In the present study, the effects of morphine sensitization on impairment of memory formation and the state-dependent learning by morphine have been investigated in mice. Pretraining administration of morphine (0.5, 2.5 and 5 mg/kg) dose dependently decreased the learning of a one-trial passive avoidance task. Pretest administration of morphine (0.5, 2.5 and 5 mg/kg) induced state-dependent retrieval of the memory acquired under pretraining morphine influence. Pretraining or pretest administration of naloxone (0.25, 0.5 and 1 mg/kg) reversed both responses to morphine (5 mg/kg).

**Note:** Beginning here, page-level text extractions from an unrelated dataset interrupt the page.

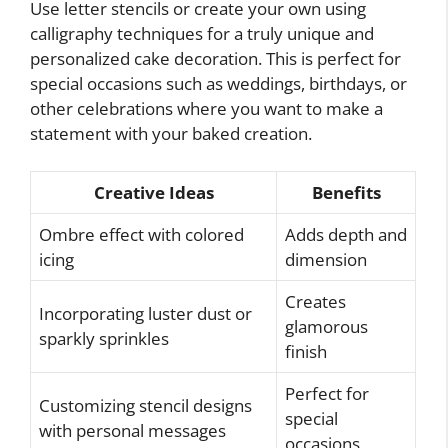
Use letter stencils or create your own using
calligraphy techniques for a truly unique and
personalized cake decoration. This is perfect for
special occasions such as weddings, birthdays, or
other celebrations where you want to make a
statement with your baked creation.
Creative Ideas
Benefits
Ombre effect with colored
Adds depth and
icing
dimension
Creates
Incorporating luster dust or
glamorous
sparkly sprinkles
finish
Perfect for
Customizing stencil designs
special
with personal messages
occasions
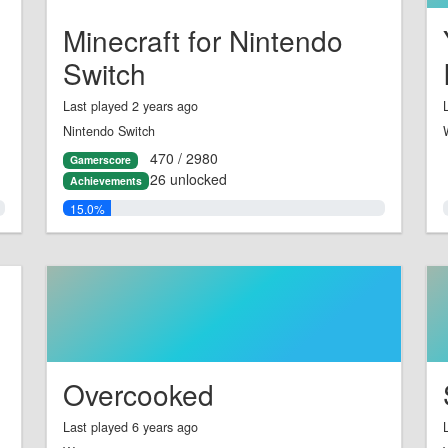
Minecraft for Nintendo
Switch
Last played 2 years ago
Nintendo Switch
470 / 2980
Gamerscore
26 unlocked
Achievements
15.0%
Overcooked
Last played 6 years ago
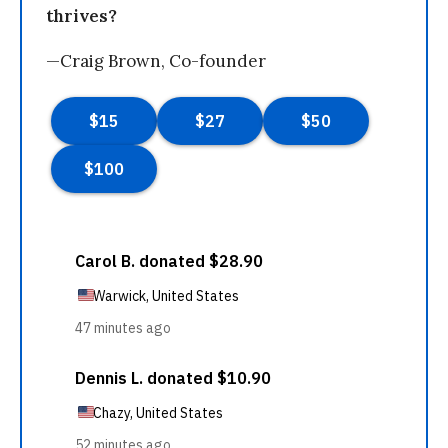
thrives?
—Craig Brown, Co-founder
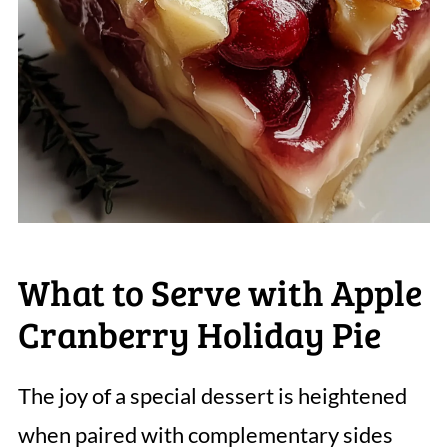
What to Serve with Apple
Cranberry Holiday Pie
The joy of a special dessert is heightened
when paired with complementary sides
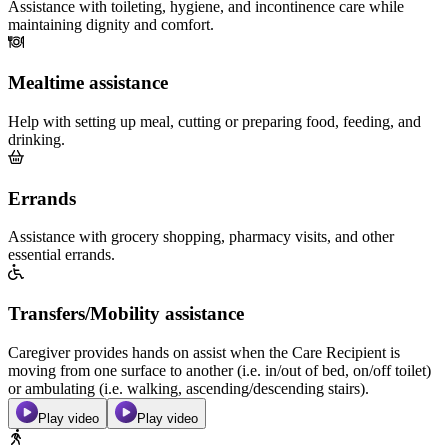
Assistance with toileting, hygiene, and incontinence care while
maintaining dignity and comfort.
Mealtime assistance
Help with setting up meal, cutting or preparing food, feeding, and
drinking.
Errands
Assistance with grocery shopping, pharmacy visits, and other
essential errands.
Transfers/Mobility assistance
Caregiver provides hands on assist when the Care Recipient is
moving from one surface to another (i.e. in/out of bed, on/off toilet)
or ambulating (i.e. walking, ascending/descending stairs).
Play video
Play video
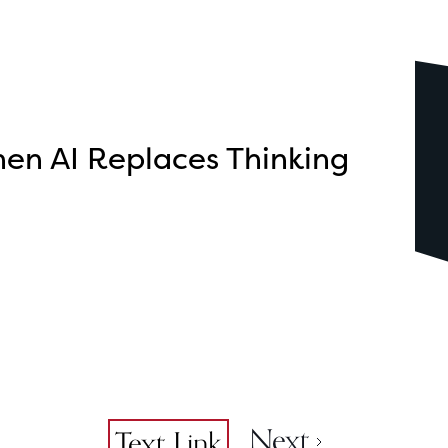
en AI Replaces Thinking
Next
...
Text Link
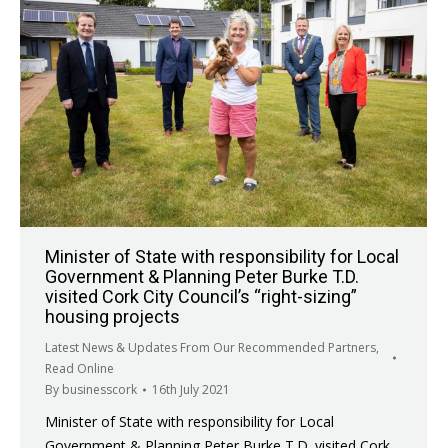
Minister of State with responsibility for Local
Government & Planning Peter Burke T.D.
visited Cork City Council’s “right-sizing”
housing projects
Latest News & Updates From Our Recommended Partners
,
Read Online
By
businesscork
16th July 2021
Minister of State with responsibility for Local
Government & Planning Peter Burke T.D. visited Cork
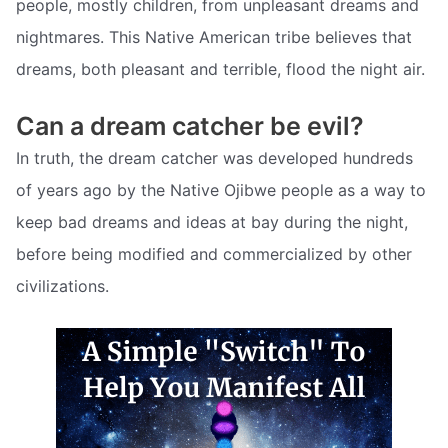
people, mostly children, from unpleasant dreams and
nightmares. This Native American tribe believes that
dreams, both pleasant and terrible, flood the night air.
Can a dream catcher be evil?
In truth, the dream catcher was developed hundreds
of years ago by the Native Ojibwe people as a way to
keep bad dreams and ideas at bay during the night,
before being modified and commercialized by other
civilizations.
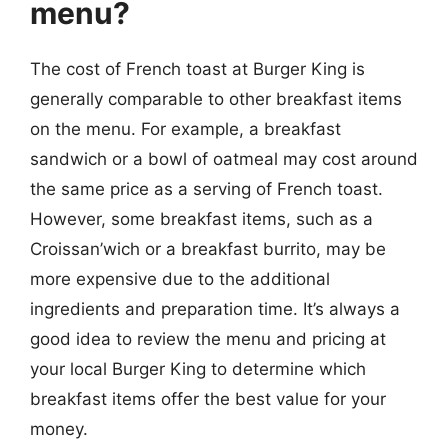
menu?
The cost of French toast at Burger King is
generally comparable to other breakfast items
on the menu. For example, a breakfast
sandwich or a bowl of oatmeal may cost around
the same price as a serving of French toast.
However, some breakfast items, such as a
Croissan’wich or a breakfast burrito, may be
more expensive due to the additional
ingredients and preparation time. It’s always a
good idea to review the menu and pricing at
your local Burger King to determine which
breakfast items offer the best value for your
money.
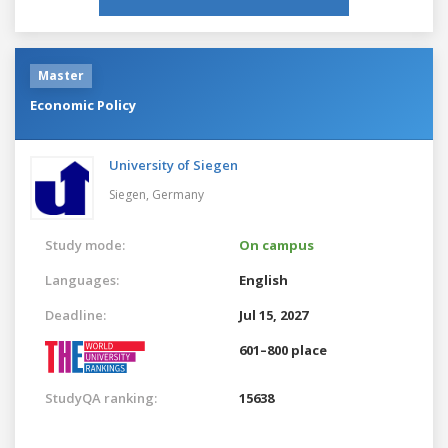
Master
Economic Policy
University of Siegen
Siegen,
Germany
Study mode:
On campus
Languages:
English
Deadline:
Jul 15, 2027
601–800 place
StudyQA ranking:
15638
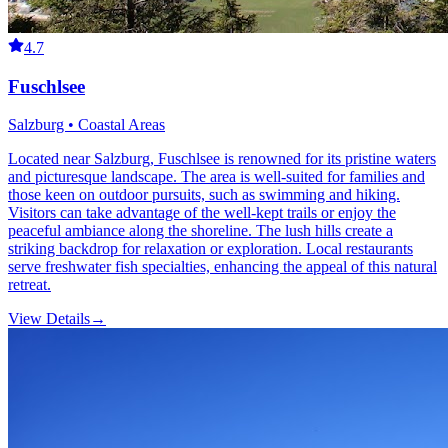
4.7
Fuschlsee
Salzburg • Coastal Areas
Located near Salzburg, Fuschlsee is renowned for its pristine waters
and picturesque landscape. The area is well-suited for families and
those keen on outdoor pursuits, such as swimming and hiking.
Visitors can take advantage of the well-kept trails or enjoy the
peaceful ambiance along the shoreline. The lush hills create a
striking backdrop for relaxation or exploration. Local restaurants
serve freshwater fish specialties, enhancing the appeal of this natural
retreat.
View Details
→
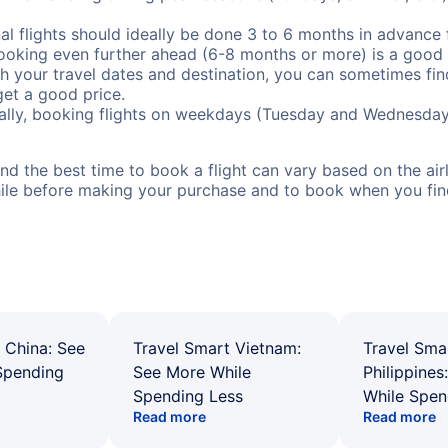
al flights should ideally be done 3 to 6 months in advance f
booking even further ahead (6-8 months or more) is a good 
with your travel dates and destination, you can sometimes fi
 get a good price.
ally, booking flights on weekdays (Tuesday and Wednesday
d the best time to book a flight can vary based on the airli
ile before making your purchase and to book when you find 
 China: See
Travel Smart Vietnam:
Travel Sma
Spending
See More While
Philippines
Spending Less
While Spen
Read more
Read more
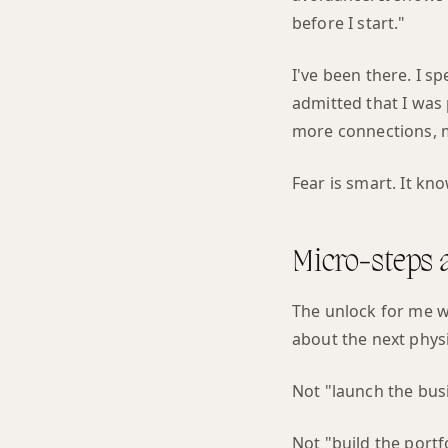
before I start."
I've been there. I s
admitted that I was 
more connections, m
Fear is smart. It kn
Micro-steps a
The unlock for me wa
about the next physi
Not "launch the bus
Not "build the portf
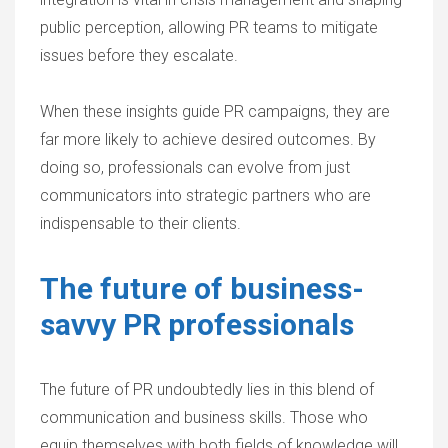
public perception, allowing PR teams to mitigate
issues before they escalate.
When these insights guide PR campaigns, they are
far more likely to achieve desired outcomes. By
doing so, professionals can evolve from just
communicators into strategic partners who are
indispensable to their clients.
The future of business-
savvy PR professionals
The future of PR undoubtedly lies in this blend of
communication and business skills. Those who
equip themselves with both fields of knowledge will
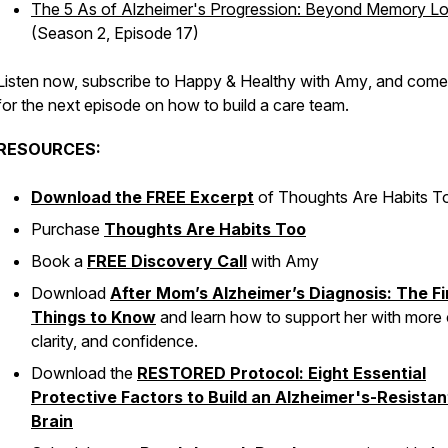
The 5 As of Alzheimer's Progression: Beyond Memory L
(Season 2, Episode 17)
Listen now, subscribe to
Happy & Healthy with Amy
, and come
for the next episode on how to build a care team.
RESOURCES:
Download the FREE Excerpt
of
Thoughts Are Habits T
Purchase
Thoughts Are Habits Too
Book a
FREE Discovery Call
with Amy
Download
After Mom’s Alzheimer’s Diagnosis: The Fi
Things to Know
and learn how to support her with more 
clarity, and confidence.
Download the
RESTORED Protocol: Eight Essential
Protective Factors to Build an Alzheimer's-Resistan
Brain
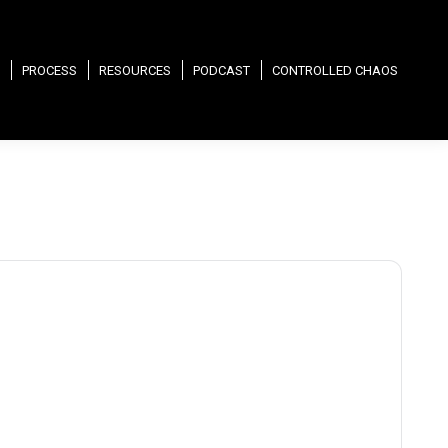
PROCESS
RESOURCES
PODCAST
CONTROLLED CHAOS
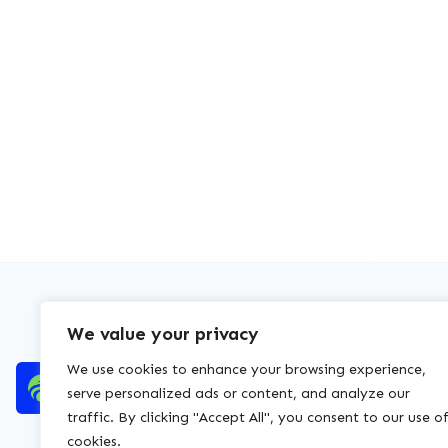
We value your privacy
We use cookies to enhance your browsing experience,
serve personalized ads or content, and analyze our
traffic. By clicking "Accept All", you consent to our use o
cookies.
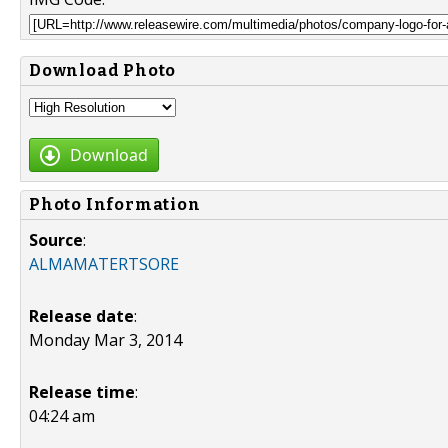
Download Photo
Download
Photo Information
Source
:
ALMAMATERTSORE
Release date
:
Monday Mar 3, 2014
Release time
:
04:24 am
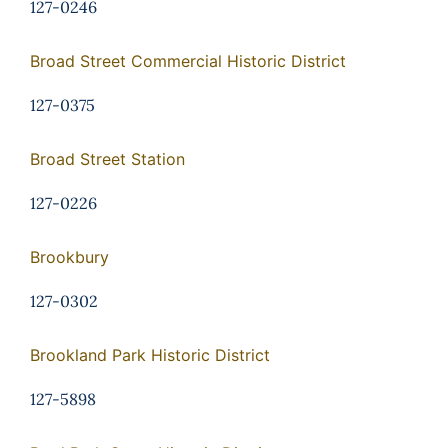
127-0246
Broad Street Commercial Historic District
127-0375
Broad Street Station
127-0226
Brookbury
127-0302
Brookland Park Historic District
127-5898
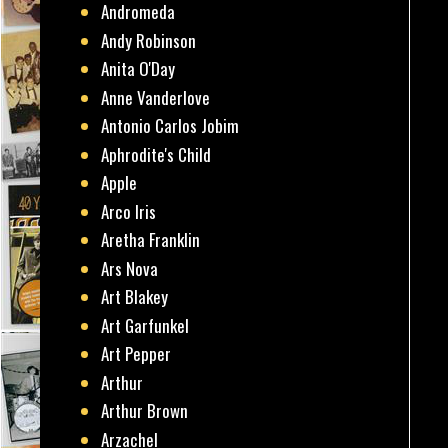
Andromeda
Andy Robinson
Anita O'Day
Anne Vanderlove
Antonio Carlos Jobim
Aphrodite's Child
Apple
Arco Iris
Aretha Franklin
Ars Nova
Art Blakey
Art Garfunkel
Art Pepper
Arthur
Arthur Brown
Arzachel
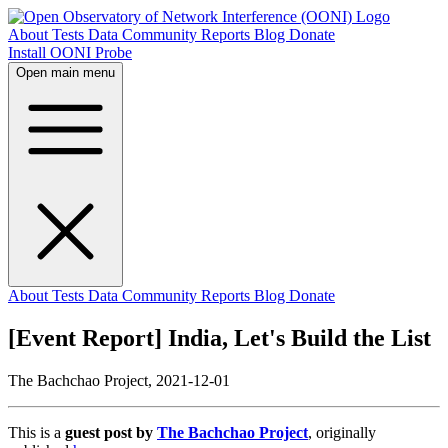
About
Tests
Data
Community
Reports
Blog
Donate
Install OONI Probe
Open main menu
About
Tests
Data
Community
Reports
Blog
Donate
[Event Report] India, Let's Build the List
The Bachchao Project,
2021-12-01
This is a
guest post by
The Bachchao Project
, originally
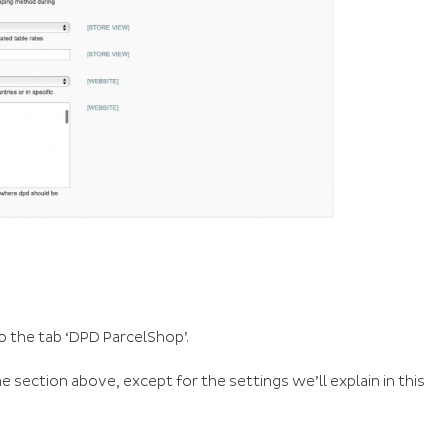
o the tab ‘DPD ParcelShop’.
 section above, except for the settings we’ll explain in this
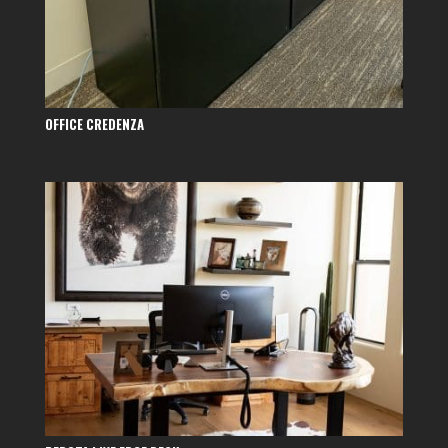
OFFICE CREDENZA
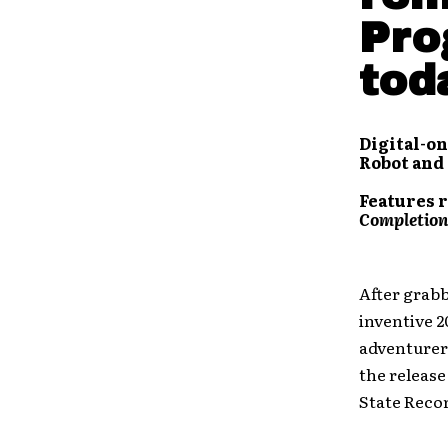
Pro
tod
Digital-on
Robot and
Features r
Completion
After grabb
inventive 2
adventure
the release
State Reco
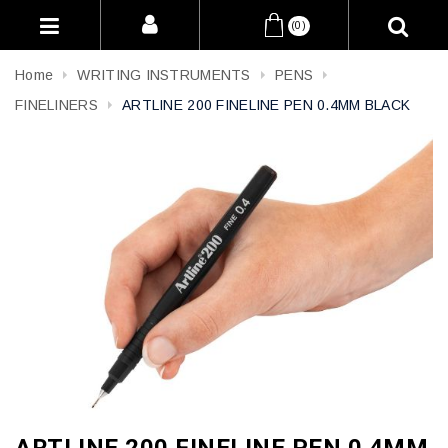
(0)
Home
WRITING INSTRUMENTS
PENS
FINELINERS
ARTLINE 200 FINELINE PEN 0.4MM BLACK
ARTLINE 200 FINELINE PEN 0.4MM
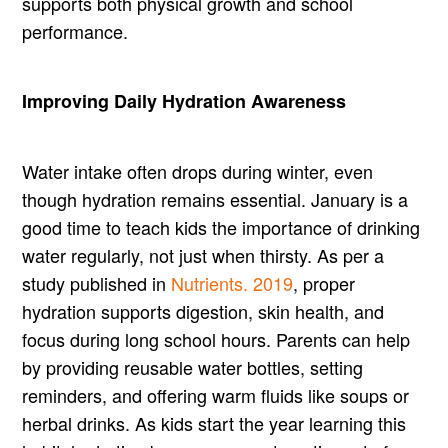
supports both physical growth and school
performance.
Improving Daily Hydration Awareness
Water intake often drops during winter, even
though hydration remains essential. January is a
good time to teach kids the importance of drinking
water regularly, not just when thirsty. As per a
study published in
Nutrients. 2019
, proper
hydration supports digestion, skin health, and
focus during long school hours. Parents can help
by providing reusable water bottles, setting
reminders, and offering warm fluids like soups or
herbal drinks. As kids start the year learning this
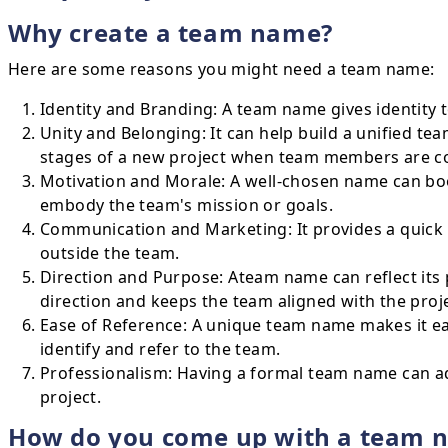
Why create a team name?
Here are some reasons you might need a team name:
Identity and Branding: A team name gives identity t
Unity and Belonging: It can help build a unified team 
stages of a new project when team members are comi
Motivation and Morale: A well-chosen name can boo
embody the team's mission or goals.
Communication and Marketing: It provides a quick 
outside the team.
Direction and Purpose: Ateam name can reflect its 
direction and keeps the team aligned with the proje
Ease of Reference: A unique team name makes it eas
identify and refer to the team.
Professionalism: Having a formal team name can ad
project.
How do you come up with a team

Amnesia induced by pretraining morphine was significantly reversed in morphine-sensitized mice which had previously received once daily injections of morphine [20 and 30 mg/kg, subcutaneously (s.c.)] for 3 days. Morphine sensitization tended to reverse but did not significantly affect morphine state-dependent memory. The inhibition of morphine-induced amnesia in morphine-sensitized mice was decreased by once daily administration of naloxone (0.5, 1 and 2 mg/kg) 30 min prior to injection of morphine (20 mg/kg/dayx3 days). Three-days administration of 1-phenyl-7,8-dihydroxy-2,3,4,5-tetrahydro-1H-3-benzazepine HCL (SKF 38393; 8, 16 and 32 mg/kg) or SCH 23390; R(+)-7-chloro-8-hydroxy-3-methyl-1-phenyl-2,3,4,5-tetrahydro-1H-3-benzazep ine HCL (0.01, 0.05 and 0.1 mg/kg) before morphine (for 3 days) and during morphine-sensitization, decreased and increased, the amnesia induced by pretraining morphine, respectively. Similar administration of quinpirole (0.5, 1 and 2 mg/kg) or sulpiride (25, 50 and 100 mg/kg) before morphine also decreased and increased the amnesia induced by pretraining morphine, respectively. The results suggest that morphine sensitization affects the impairment of memory formation, but not the facilitation of retrieval induced by morphine and thus it is postulated that dopamine receptors may play an important role in this effect.